Exercise aim: Repeat, exactly as written, all of the entries, but not their pictures.
(Extracted data begins)
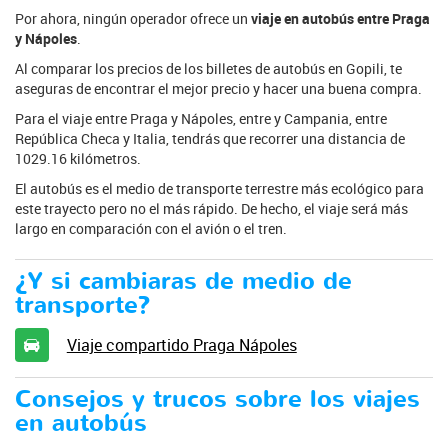
Por ahora, ningún operador ofrece un
viaje en autobús entre Praga
y Nápoles
.
Al comparar los precios de los billetes de autobús en Gopili, te
aseguras de encontrar el mejor precio y hacer una buena compra.
Para el viaje entre Praga y Nápoles, entre y Campania, entre
República Checa y Italia, tendrás que recorrer una distancia de
1029.16 kilómetros.
El autobús es el medio de transporte terrestre más ecológico para
este trayecto pero no el más rápido. De hecho, el viaje será más
largo en comparación con el avión o el tren.
¿Y si cambiaras de medio de
transporte?
Viaje compartido Praga Nápoles
Consejos y trucos sobre los viajes
en autobús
(Extracted data ends)
Written answer:
Por ahora, ningún operador ofrece un
viaje en autobús entre Praga
y Nápoles
.
Al comparar los precios de los billetes de autobús en Gopili, te
aseguras de encontrar el mejor precio y hacer una buena compra.
Para el viaje entre Praga y Nápoles, entre y Campania, entre
República Checa y Italia, tendrás que recorrer una distancia de
1029.16 kilómetros.
El autobús es el medio de transporte terrestre más ecológico para
este trayecto pero no el más rápido. De hecho, el viaje será más
largo en comparación con el avión o el tren.
¿Y si cambiaras de medio de
transporte?
Viaje compartido Praga Nápoles
Consejos y trucos sobre los viajes
en autobús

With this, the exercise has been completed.